## What needs to be done:
Please repeat the lines below exactly. Begin with the line containing "Passthrough" and go on through the line containing "código están sujetas a la".

## Records provided:

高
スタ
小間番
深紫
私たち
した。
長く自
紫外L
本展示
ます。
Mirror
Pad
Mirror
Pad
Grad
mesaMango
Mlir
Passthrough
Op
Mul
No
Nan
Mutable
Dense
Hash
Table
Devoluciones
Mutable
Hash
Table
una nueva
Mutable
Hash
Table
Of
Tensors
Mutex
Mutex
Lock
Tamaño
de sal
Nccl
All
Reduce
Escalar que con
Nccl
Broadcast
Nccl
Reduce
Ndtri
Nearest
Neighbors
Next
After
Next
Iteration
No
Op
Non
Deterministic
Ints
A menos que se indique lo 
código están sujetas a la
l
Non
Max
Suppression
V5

==

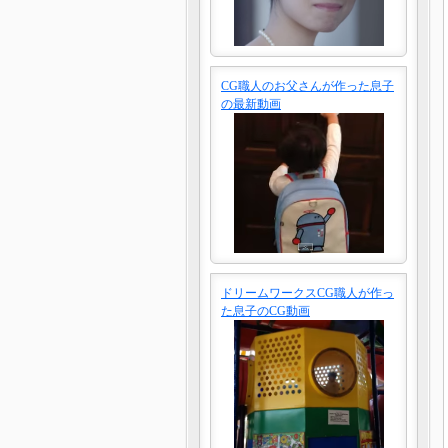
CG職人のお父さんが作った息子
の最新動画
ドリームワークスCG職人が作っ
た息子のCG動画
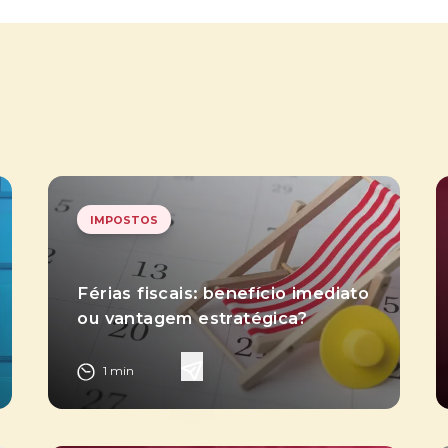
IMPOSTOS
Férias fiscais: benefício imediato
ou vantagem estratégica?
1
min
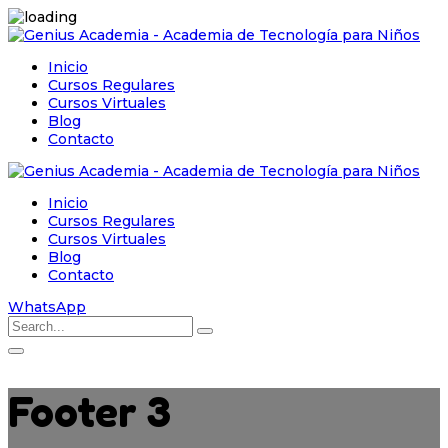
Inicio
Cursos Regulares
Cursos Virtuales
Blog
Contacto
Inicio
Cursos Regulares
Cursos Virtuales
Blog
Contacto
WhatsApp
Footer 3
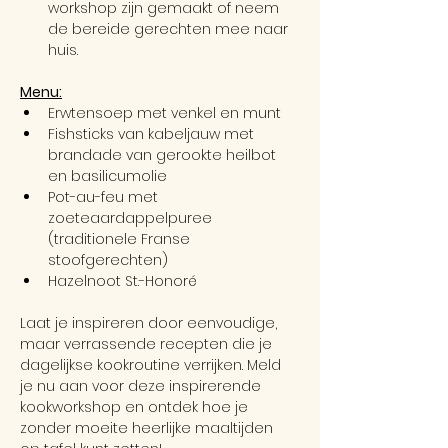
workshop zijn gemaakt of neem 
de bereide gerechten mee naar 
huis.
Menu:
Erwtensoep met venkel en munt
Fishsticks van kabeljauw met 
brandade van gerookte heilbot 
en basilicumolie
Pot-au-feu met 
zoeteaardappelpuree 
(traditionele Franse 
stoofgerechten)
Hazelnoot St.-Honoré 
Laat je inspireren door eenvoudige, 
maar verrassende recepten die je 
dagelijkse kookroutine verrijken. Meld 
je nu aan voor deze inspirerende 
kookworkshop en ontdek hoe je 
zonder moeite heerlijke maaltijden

## Task solution:
Passthrough
Op
Mul
No
Nan
Mutable
Dense
Hash
Table
Devoluciones
Mutable
Hash
Table
una nueva
Mutable
Hash
Table
Of
Tensors
Mutex
Mutex
Lock
Tamaño
de sal
Nccl
All
Reduce
Escalar que con
Nccl
Broadcast
Nccl
Reduce
Ndtri
Nearest
Neighbors
Next
After
Next
Iteration
No
Op
Non
Deterministic
Ints
A menos que se indique lo 
código están sujetas a la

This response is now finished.